In sixteenth- and seventeenth-century Italy, thousands of pre-pubescent boys were castrated to preserve their youthful, high-pitched voices and allow them to pursue singing careers. Only a handful became wealthy opera stars, and as a result the conventional wisdom is that these boys were sacrificed to satisfy the musical desires of opera fans, aristocrats and Church dignitaries alike. That’s the premise behind Sacrificium (Decca), the recently-released CD by Italian mezzo soprano Cecilia Bartoli, who is marketing the recording—a collection of baroque music written for the castrato voice—around the idea that the suffering of these individuals has never been fully exposed. It’s a clever publicity ploy, but Bartoli and the marketing team at Decca may be overstating the case. One might even argue that most castrati were better off having undergone the procedure.

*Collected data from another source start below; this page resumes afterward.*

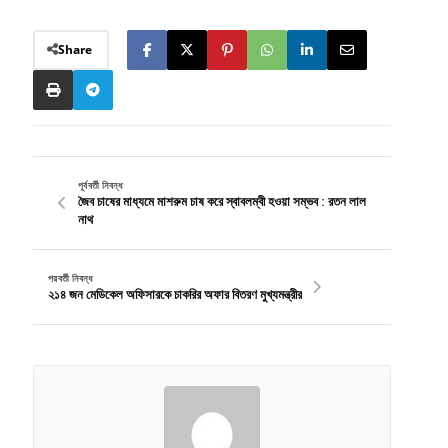
Share
পূর্ববর্তী নিবন্ধ
জৈব চাষের মাধ্যমে মাশরুম চাষ করে স্বাবলম্বী হওয়া সম্ভব : রতন লাল
নাথ
পরবর্তী নিবন্ধ
২১৪ জন মেডিকেল অফিসারকে চাকরির অফার বিতরণ মুখ্যমন্ত্রীর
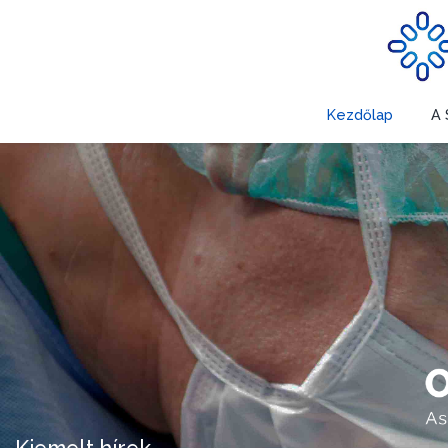
Kezdőlap
A 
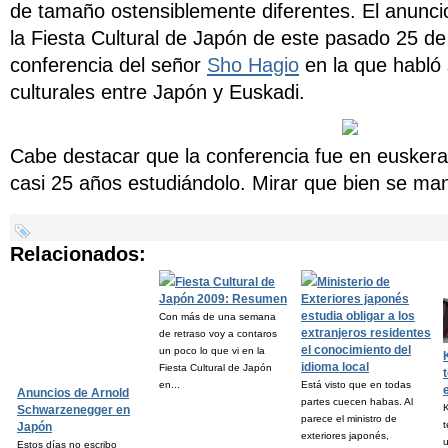
de tamaño ostensiblemente diferentes. El anunci
la
Fiesta Cultural de Japón
de este pasado 25 de a
conferencia del señor
Sho Hagio
en la que habló 
culturales entre Japón y Euskadi.
Cabe destacar que la conferencia fue en euskera
casi 25 años estudiándolo. Mirar que bien se man
Relacionados:
Fiesta Cultural de
Ministerio de
Japón 2009: Resumen
Exteriores japonés
estudia obligar a los
Con más de una semana
extranjeros residentes
de retraso voy a contaros
el conocimiento del
un poco lo que vi en la
idioma local
Fiesta Cultural de Japón
en...
Está visto que en todas
Anuncios de Arnold
partes cuecen habas. Al
Schwarzenegger en
parece el ministro de
t
Japón
exteriores japonés,
u
Estos días no escribo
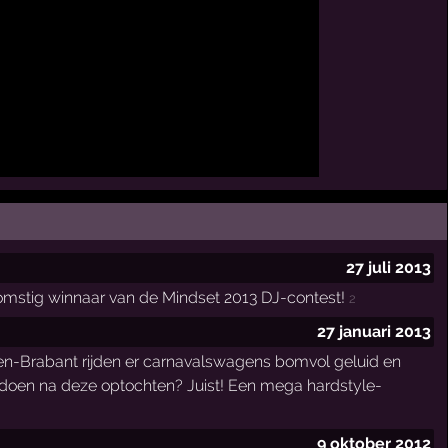
27 juli 2013
oekomstig winnaar van de Mindset 2013 DJ-contest!
2
27 januari 2013
den-Brabant rijden er carnavalswagens bomvol geluid en
 doen na deze optochten? Juist! Een mega hardstyle-
9 oktober 2012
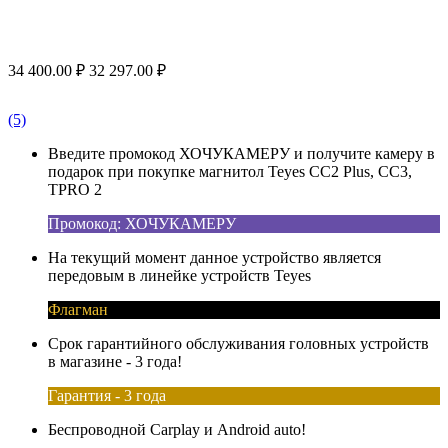
34 400.00
₽
32 297.00
₽
(5)
Введите промокод ХОЧУКАМЕРУ и получите камеру в
подарок при покупке магнитол Teyes CC2 Plus, CC3,
TPRO 2
Промокод: ХОЧУКАМЕРУ
На текущий момент данное устройство является
передовым в линейке устройств Teyes
Флагман
Срок гарантийного обслуживания головных устройств
в магазине - 3 года!
Гарантия - 3 года
Беспроводной Carplay и Android auto!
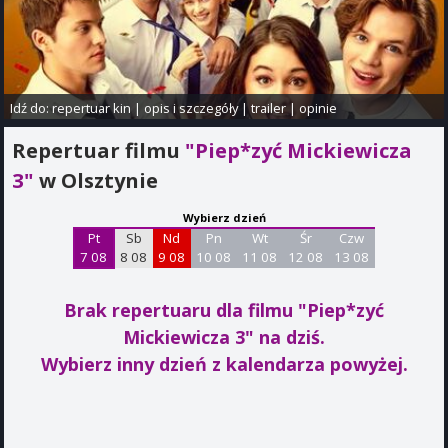
Idź do:
repertuar kin
|
opis i szczegóły
|
trailer
|
opinie
Repertuar filmu
"Piep*zyć Mickiewicza
3"
w Olsztynie
Wybierz dzień
Pt
Sb
Nd
Pn
Wt
Śr
Czw
7 08
8 08
9 08
10 08
11 08
12 08
13 08
Brak repertuaru dla filmu "Piep*zyć
Mickiewicza 3"
na dziś.
Wybierz inny dzień z kalendarza powyżej.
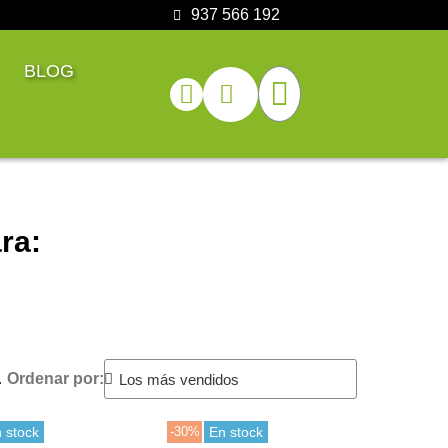
937 566 192
BLOG
ra:
.
Ordenar por:
 stock
-30%
En stock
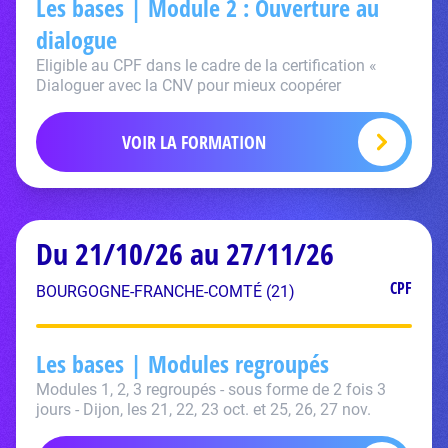
Les bases | Module 2 : Ouverture au
dialogue
Eligible au CPF dans le cadre de la certification «
Dialoguer avec la CNV pour mieux coopérer
VOIR LA FORMATION
Du 21/10/26 au 27/11/26
CPF
BOURGOGNE-FRANCHE-COMTÉ (21)
Les bases | Modules regroupés
Modules 1, 2, 3 regroupés - sous forme de 2 fois 3
jours - Dijon, les 21, 22, 23 oct. et 25, 26, 27 nov.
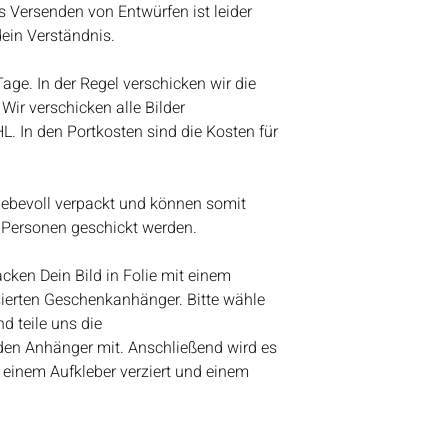
s Versenden von Entwürfen ist leider
werden wir anfange
dein Verständnis.
Bestelleingang abz
Vielen Dank für eue
 Tage. In der Regel verschicken wir die
Lieben Gruß
Wir verschicken alle Bilder
Bianca
HL. In den Portkosten sind die Kosten für
liebevoll verpackt und können somit
 Personen geschickt werden.
ken Dein Bild in Folie mit einem
ierten Geschenkanhänger. Bitte wähle
d teile uns die
den Anhänger mit. Anschließend wird es
 einem Aufkleber verziert und einem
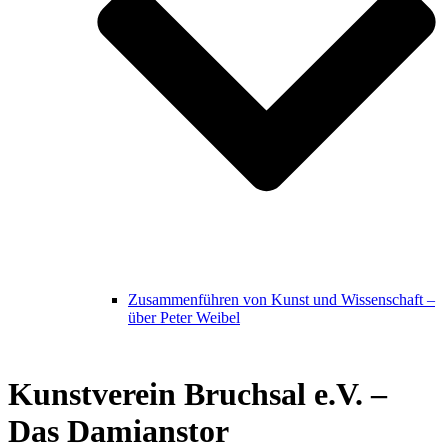
Zusammenführen von Kunst und Wissenschaft –
über Peter Weibel
Kunstverein Bruchsal e.V. –
Das Damianstor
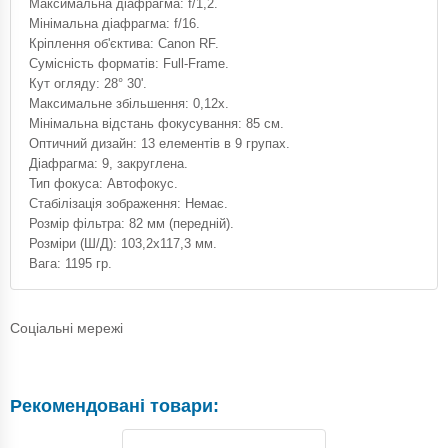
Максимальна діафрагма: f/1,2.
Мінімальна діафрагма: f/16.
Кріплення об'єктива: Canon RF.
Сумісність форматів: Full-Frame.
Кут огляду: 28° 30'.
Максимальне збільшення: 0,12x.
Мінімальна відстань фокусування: 85 см.
Оптичний дизайн: 13 елементів в 9 групах.
Діафрагма: 9, закруглена.
Тип фокуса: Автофокус.
Стабілізація зображення: Немає.
Розмір фільтра: 82 мм (передній).
Розміри (Ш/Д): 103,2х117,3 мм.
Вага: 1195 гр.
Соціальні мережі
Рекомендовані товари:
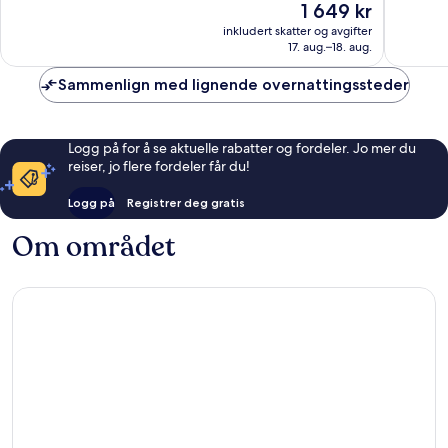
Prisen
1 649 kr
2 375
Fantasti
er
anmeldelser
974
inkludert skatter og avgifter
1 649 kr
17. aug.–18. aug.
anmelde
Sammenlign med lignende overnattingssteder
Logg på for å se aktuelle rabatter og fordeler. Jo mer du
reiser, jo flere fordeler får du!
Logg på
Registrer deg gratis
Om området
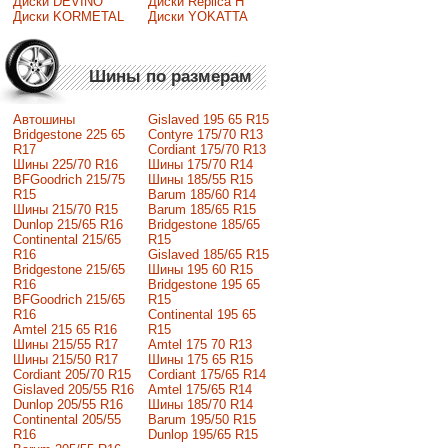
Диски DEVINO
Диски Replica H
Диски KORMETAL
Диски YOKATTA
Шины по размерам
Автошины
Gislaved 195 65 R15
Bridgestone 225 65
Contyre 175/70 R13
R17
Cordiant 175/70 R13
Шины 225/70 R16
Шины 175/70 R14
BFGoodrich 215/75
Шины 185/55 R15
R15
Barum 185/60 R14
Шины 215/70 R15
Barum 185/65 R15
Dunlop 215/65 R16
Bridgestone 185/65
Continental 215/65
R15
R16
Gislaved 185/65 R15
Bridgestone 215/65
Шины 195 60 R15
R16
Bridgestone 195 65
BFGoodrich 215/65
R15
R16
Continental 195 65
Amtel 215 65 R16
R15
Шины 215/55 R17
Amtel 175 70 R13
Шины 215/50 R17
Шины 175 65 R15
Сordiant 205/70 R15
Cordiant 175/65 R14
Gislaved 205/55 R16
Amtel 175/65 R14
Dunlop 205/55 R16
Шины 185/70 R14
Continental 205/55
Barum 195/50 R15
R16
Dunlop 195/65 R15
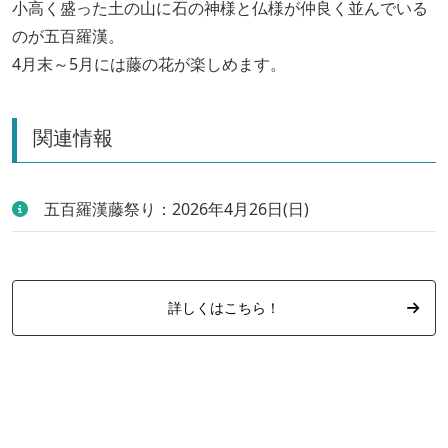
小高く盛った土の山に石の神様と仏様が仲良く並んでいる
のが五百羅漢。
4月末～5月には藤の花が楽しめます。
関連情報
五百羅漢藤祭り：2026年4月26日(日)
詳しくはこちら！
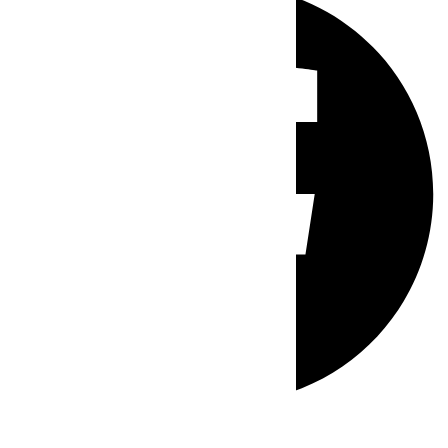
Whatsapp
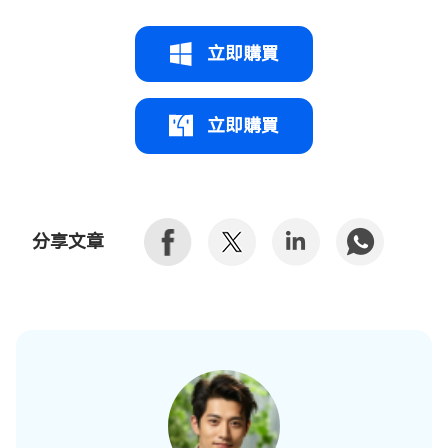
立即購買
立即購買
分享文章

“Long live the little knife!”
“The fervent shout of ‘Evviva il coltellino!’ (“Long live the little knife!”) probably rang out thousands of times in Baroque opera houses,” proclaims Bartoli in the liner notes for Sacrificium, referring to a cry of admiration for the vocal artistry of castratos, one that probably carried with it a measure of disrespect. Bartoli goes on to attribute the three-century-long demand for castrato voices to a combination of factors, emphasizing the Catholic Church’s ban on women singing in church, and the fact that a freshly-gelded and still-malleable boy could be introduced to vocal training earlier than a comparably-talented girl, who had to wait until the end of puberty.
Though Bartoli acknowledges the role of poverty in the willingness of parents to have their sons castrated, she portrays castratos as victims of “shrewd profiteers, resourceful impresarios and ambitious singing teachers,” all ready to prey on desperate families willing to have male offspring defiled in pursuit of a long-shot chance at stardom, as if a music career was an all-or-nothing proposition.